HOW TO COMPLETE THIS TASK:
An exact copy of all the data below is needed, without its pictures.

*** THE DATA

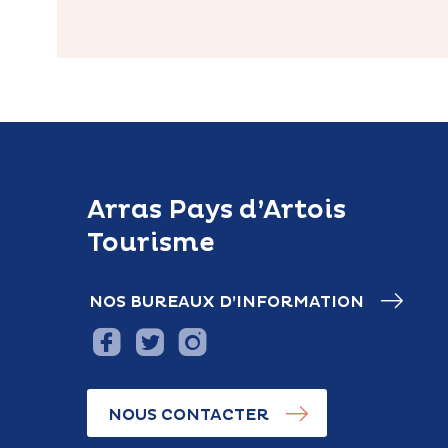
Arras Pays d’Artois
Tourisme
NOS BUREAUX D’INFORMATION
NOUS CONTACTER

******

ANSWER FOR THIS EXERCISE:
Arras Pays d’Artois
Tourisme
NOS BUREAUX D’INFORMATION
NOUS CONTACTER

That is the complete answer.